Don't miss: Naomi's Road

Jenna Simeonov

From November 16-20 at St. David’s Anglican Church, Tapestry Opera presents Naomi’s Road, by Ramona Luengen and Ann Hodges, based on the novel by Joy Kogawa. Set in Vancouver during WWII, the opera tells the story of Japanese-Canadian Naomi, a young girl who journeys to an internment camp in British Columbia. It recalls muted events in Canadian history, and Tapestry Opera’s Michael Hidetoshi Mori directs.

We spoke with Hiather Darnel-Kadonaga, who sings the role of Naomi in this Tapestry Opera production.

What does this opera have to say about xenophobia and racism in the context of Canadian history?

I believe that often some people think that Canada has a pure history and that it has been untouched by things like racism. Many don’t realize that we have a dark past and have often tried to hide the details from the general public. I believe this opera is trying to educate Canadians young and old about the important events that happened in our history, so that past mistakes do not reoccur.

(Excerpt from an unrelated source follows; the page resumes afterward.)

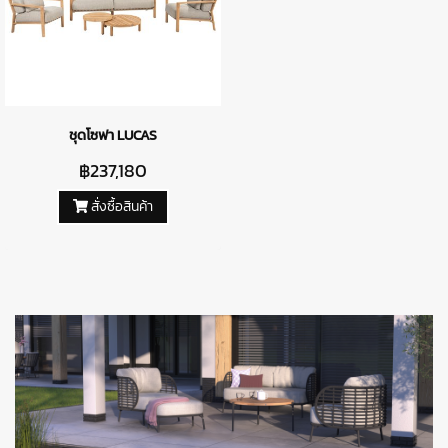
ชุดโซฟา LUCAS
฿237,180
สั่งซื้อสินค้า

What do you find most appealing or moving about this opera?

One of the most beautiful things about this opera is that, despite the family being completely separated and the children being torn away from their parents, they seem to create a secure and loving family unit finding a way to stay together and remain strong against adversity.

Are there any particular challenges with portraying a young girl?

I find that the hardest part of playing a child is being naïve and simple. As adults we are so accustomed to living everyday dramatic, intense and sometimes complicated situations and tend to forget that as children, life is quite simple and they live completely in the moment.

Hiather Darnel-Kadonaga, soprano. Photo courtesy of Tapestry Opera.

What do you hope audiences will hear or take away from the performances of Naomi’s Road?

Often when I speak about this work, many people are not aware of all the events during the Second World War. So I hope that, if anything, people will know more about Canadian history. I hope that people will be inspired by Japanese culture and find out more about it. Especially with what is currently going on around the world, I hope that this opera will inspire us all to keep a world free of racism and inspire equality.

I also hope that Naomi’s Road will help revive opera and inspire our audiences to revisit or discover opera anew and come support the arts.